"By the end of this year households will have up to €15bn extra in their bank accounts"

He is a good self publicist and has milked very successfully how after about 8 years his prediction of a house price slump eventually materialised.

Yea thats his career in a nutshell, but he was a lone voice back in those days and very anti establishment. I think he borrowed his style of writing from other guys in US and UK, it wasn't unique but was unique to Ireland before people started reading international financial stuff like they do now. Suddenly when the housing crash happened he was box office and then his career as a "celebrity economist" took off.
He was shameless with regard to Brian Lenihan coming to his house for advice on how to handle the banking crisis, he couldn't keep his trap shut.
 
So John Fitzgerald's piece is directly at odds with David McWilliams' piece.

Why did John Fitzgerald not call out the helicopter money nonsense? Even if he did not want to criticise his Irish Times colleague, he could still have said that it is wrong thing to do.
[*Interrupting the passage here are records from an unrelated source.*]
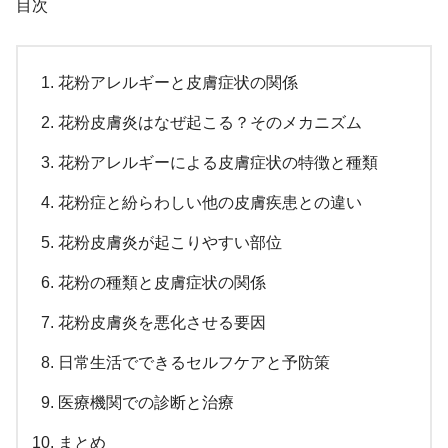
目次
花粉アレルギーと皮膚症状の関係
花粉皮膚炎はなぜ起こる？そのメカニズム
花粉アレルギーによる皮膚症状の特徴と種類
花粉症と紛らわしい他の皮膚疾患との違い
花粉皮膚炎が起こりやすい部位
花粉の種類と皮膚症状の関係
花粉皮膚炎を悪化させる要因
日常生活でできるセルフケアと予防策
医療機関での診断と治療
まとめ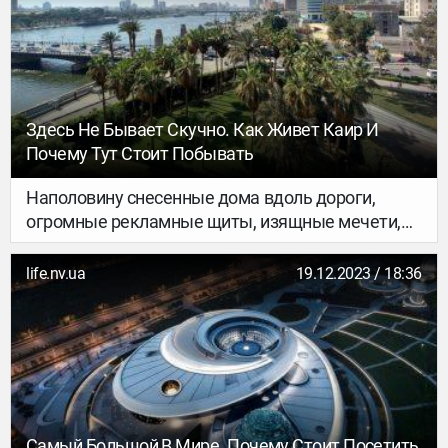
могилу положили молодые люди, а когда
мы спросили, за что они так уважают Эскобара,
они ответили: «Он много делал для бедных».
Здесь Не Бывает Скучно. Как Живет Каир И
Почему Тут Стоит Побывать
Наполовину снесенные дома вдоль дороги,
огромные рекламные щиты, изящные мечети,
километры торговых рядов, высотные
стеклянные кондоминиумы, величественный
life.nv.ua
19.12.2023 / 18:36
Нил, — таким впервые предстает Каир из окна
туристического автобуса.
Самый Большой В Мире. Почему Стоит Посетить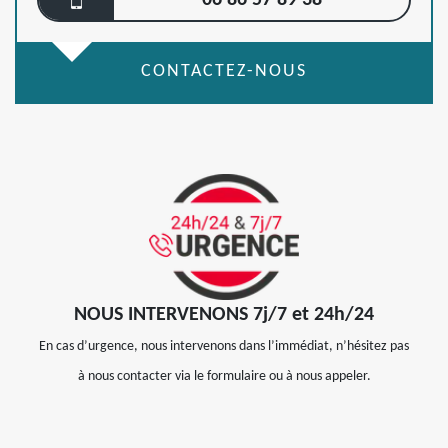
06 86 57 89 38
CONTACTEZ-NOUS
NOUS INTERVENONS 7j/7 et 24h/24
En cas d’urgence, nous intervenons dans l’immédiat, n’hésitez pas
à nous contacter via le formulaire ou à nous appeler.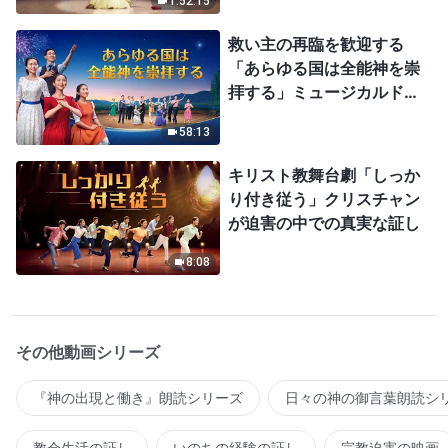
1:52:15
救い主の再臨を歓迎する
「あらゆる国は全能神を崇
拝する」ミュージカルドラ
マ
58:13
キリスト教舞台劇「しっか
り付き従う」クリスチャン
が迫害の中での真実な証し
8:08
その他動画シリーズ
『神の出現と働き』朗読シリーズ
日々の神の御言葉朗読シ
教会生活の証し
いのちの経験の証し
宗教迫害の映画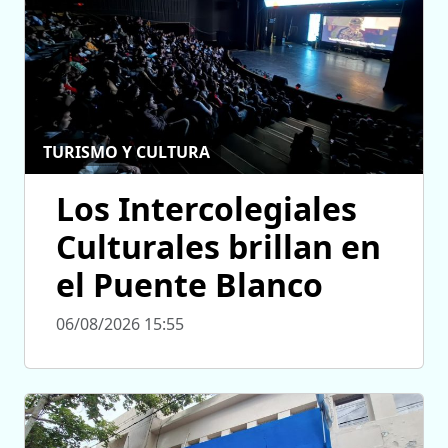
TURISMO Y CULTURA
Los Intercolegiales
Culturales brillan en
el Puente Blanco
06/08/2026 15:55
He has another piece today. It's primarily about how he sees the pandemic evolving. He speaks with such confidence about topics about which he has nothing more than a layman's understanding.


Brendan
 

If the banks are worried about depositors not getting paid interest, the Irish Central Bank could make available one rate for depositors and one for debtors. The rate could be 1 per cent for depositors and 0 per cent for borrowers – a concept called dual interest rates.

Carry the cost
Then, you may ask, won’t the Central Bank have to carry the cost? Well, yes it would, but central banks can’t go bust. Have you ever seen a central bank go bust?
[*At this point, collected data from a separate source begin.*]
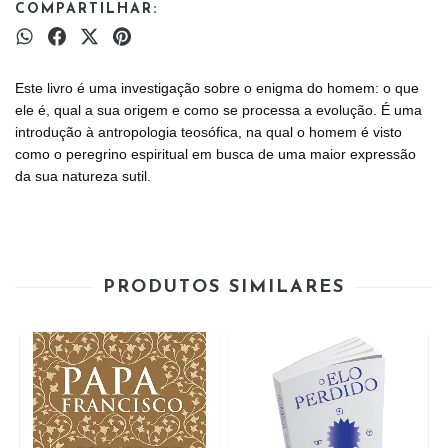
COMPARTILHAR:
Este livro é uma investigação sobre o enigma do homem: o que
ele é, qual a sua origem e como se processa a evolução. É uma
introdução à antropologia teosófica, na qual o homem é visto
como o peregrino espiritual em busca de uma maior expressão
da sua natureza sutil.
PRODUTOS SIMILARES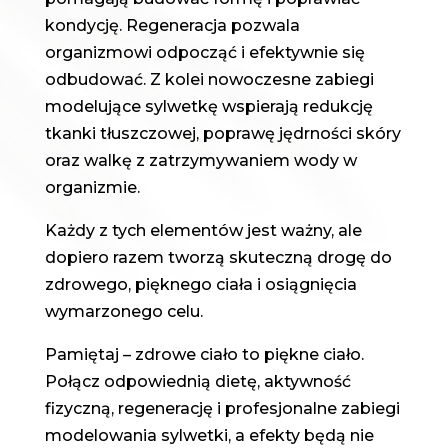
kondycję. Regeneracja pozwala
organizmowi odpocząć i efektywnie się
odbudować. Z kolei nowoczesne zabiegi
modelujące sylwetkę wspierają redukcję
tkanki tłuszczowej, poprawę jędrności skóry
oraz walkę z zatrzymywaniem wody w
organizmie.
Każdy z tych elementów jest ważny, ale
dopiero razem tworzą skuteczną drogę do
zdrowego, pięknego ciała i osiągnięcia
wymarzonego celu.
Pamiętaj – zdrowe ciało to piękne ciało.
Połącz odpowiednią dietę, aktywność
fizyczną, regenerację i profesjonalne zabiegi
modelowania sylwetki, a efekty będą nie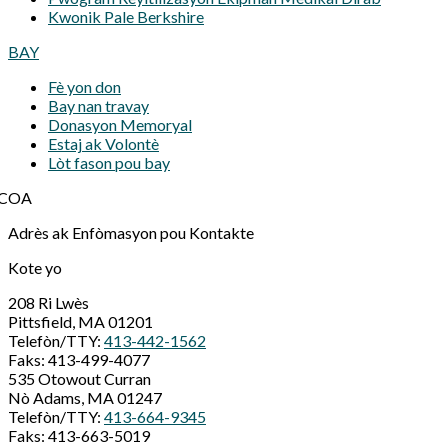
Kwonik Pale Berkshire
BAY
Fè yon don
Bay nan travay
Donasyon Memoryal
Estaj ak Volontè
Lòt fason pou bay
Adrès ak Enfòmasyon pou Kontakte
Kote yo
208 Ri Lwès
Pittsfield, MA 01201
Telefòn/TTY:
413-442-1562
Faks: 413-499-4077
535 Otowout Curran
Nò Adams, MA 01247
Telefòn/TTY:
413-664-9345
Faks: 413-663-5019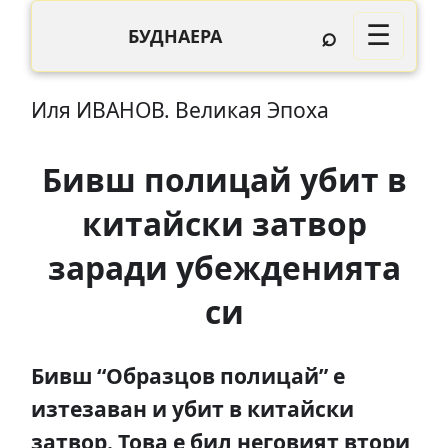
⌕
☰
БУДНАЕРА
Иля ИВАНОВ. Великая Эпоха
Бивш полицай убит в
китайски затвор
заради убежденията
си
Бивш “Образцов
полицай”
е
изтезаван и убит в китайски
затвор. Това е бил неговият втори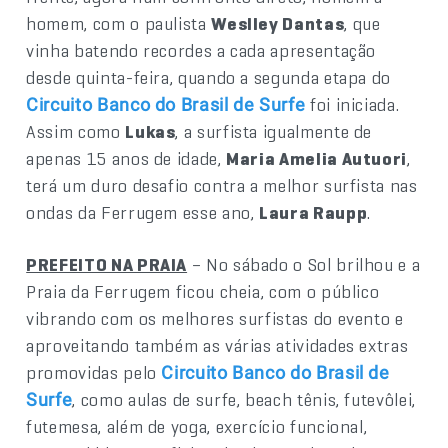
homem, com o paulista
Weslley Dantas
, que
vinha batendo recordes a cada apresentação
desde quinta-feira, quando a segunda etapa do
foi iniciada.
Circuito Banco do Brasil de Surfe
Assim como
Lukas
, a surfista igualmente de
apenas 15 anos de idade,
Maria Amelia Autuori
,
terá um duro desafio contra a melhor surfista nas
ondas da Ferrugem esse ano,
Laura Raupp
.
PREFEITO NA PRAIA
– No sábado o Sol brilhou e a
Praia da Ferrugem ficou cheia, com o público
vibrando com os melhores surfistas do evento e
aproveitando também as várias atividades extras
promovidas pelo
Circuito Banco do Brasil de
, como aulas de surfe, beach tênis, futevôlei,
Surfe
futemesa, além de yoga, exercício funcional,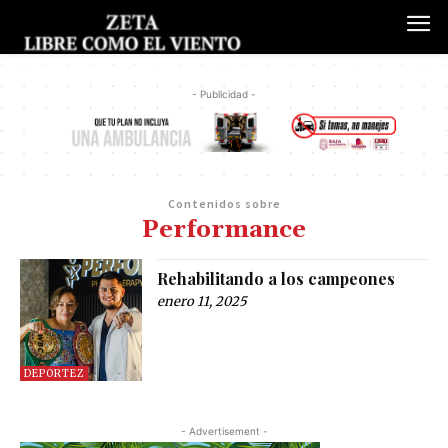
- Publicidad -
Contenidos sobre
Performance
Rehabilitando a los campeones
enero 11, 2025
DEPORTEZ
- Advertisement -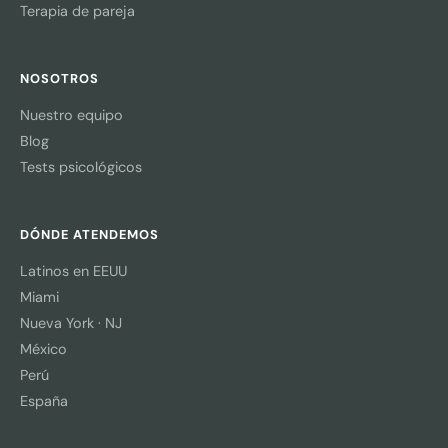
Terapia de pareja
NOSOTROS
Nuestro equipo
Blog
Tests psicológicos
DÓNDE ATENDEMOS
Latinos en EEUU
Miami
Nueva York · NJ
México
Perú
España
What depositors would get the 1%? Which borrowers would get charged 0%?

I would say that the Irish banks would not be shy about borrowing at 0% to put it on deposit at 1%.

Brendan
 
So John Fitzgerald's piece is directly at odds with David McWilliams' piece.

Why did John Fitzgerald not call out the helicopter money nonsense? Even if he did not want to criticise his Irish Times colleague, he could still have said that it is wrong thing to do.
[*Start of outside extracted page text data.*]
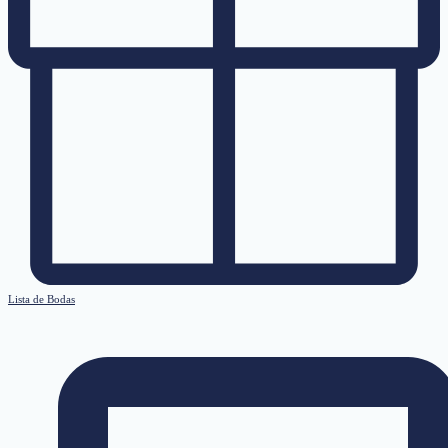
Lista de Bodas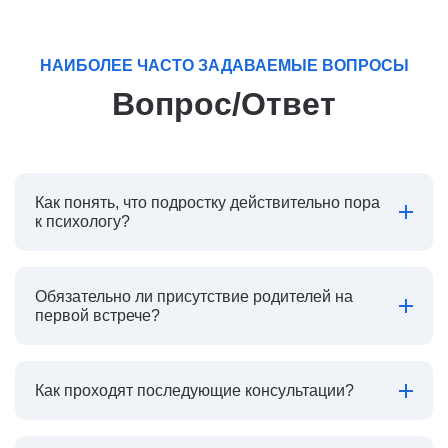
НАИБОЛЕЕ ЧАСТО ЗАДАВАЕМЫЕ ВОПРОСЫ
Вопрос/Ответ
Как понять, что подростку действительно пора
к психологу?
Обязательно ли присутствие родителей на
первой встрече?
Как проходят последующие консультации?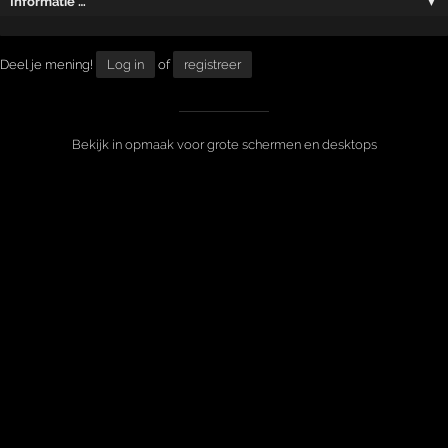
Informatie …
▼
Deel je mening!
Log in
of
registreer
Bekijk in opmaak voor grote schermen en desktops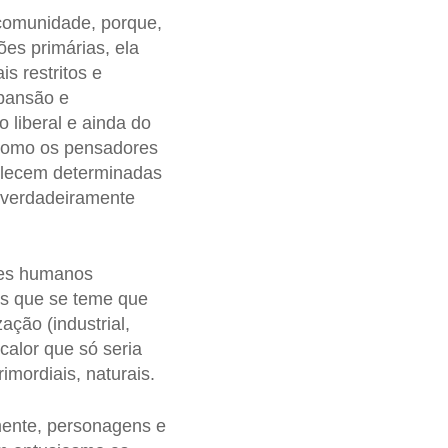
 comunidade, porque,
ões primárias, ela
s restritos e
xpansão e
 liberal e ainda do
 como os pensadores
valecem determinadas
a verdadeiramente
res humanos
res que se teme que
ção (industrial,
calor que só seria
imordiais, naturais.
ente, personagens e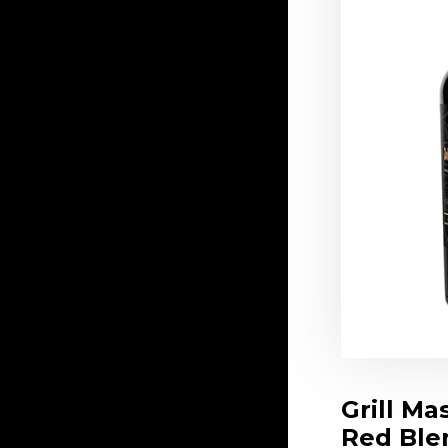
Grill Ma
Red Ble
He has another piece today. It's primarily about how he sees the pandemic evolving. He speaks with such confidence about topics about which he has nothing more than a layman's understanding.


Brendan
I kept waiting for the signature Outside the Box suggestion from McWilliams like we should all take a year off or sumfin'. But it was really quite a damp squib just riffing on about vaccines and immunity, as you say, subjects upon which he knows as little as I do. I couldn't find the other article you link in a later post but which is subscriber only.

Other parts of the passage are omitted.